A Family of Block-Centered Schemes for Contaminant Transport Equations with Adsorption via Integral Method with Variational Limit

TL;DR

This paper introduces a flexible family of high-order conservative numerical schemes for contaminant transport with adsorption, utilizing an integral method with variational limits on block-centered grids, and includes boundary treatments for improved accuracy.

Contribution

It develops a unified framework for high-order schemes that can reproduce and extend classical compact schemes, with stability, convergence analysis, and boundary treatments.

Findings

Schemes achieve high-order accuracy consistent with theoretical predictions.

Parameter variations significantly affect error and scheme accuracy.

Numerical experiments confirm effectiveness across different adsorption models.

Abstract

This paper develops a class of high-order conservative schemes for contaminant transport with equilibrium adsorption, based on the Integral Method with Variational Limit on block-centered grids. By incorporating four parameters, the scheme can reproduce classical fourth-order compact schemes and further extend to sixth- and eighth-order accurate formulations, all within a unified framework. Under periodic boundary conditions, we analyze the stability, convergence, and mass conservation of the parameterized numerical scheme.

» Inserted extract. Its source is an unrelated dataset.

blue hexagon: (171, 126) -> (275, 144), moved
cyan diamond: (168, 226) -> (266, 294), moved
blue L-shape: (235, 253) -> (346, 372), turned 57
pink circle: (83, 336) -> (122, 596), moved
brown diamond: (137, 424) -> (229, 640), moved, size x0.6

Numerical experiments are then conducted to examine the impact of parameter variations on errors, explore the relationship between parameters and the fourth-, sixth-, and eighth-order schemes, and verify that the schemes' high-order accuracy aligns with theoretical predictions. To enhance the applicability of the proposed method, we further develop two fourth-order compact boundary treatments that ensure uniform accuracy between boundary and interior regions. Numerical results confirm the effectiveness of the proposed schemes across various adsorption models.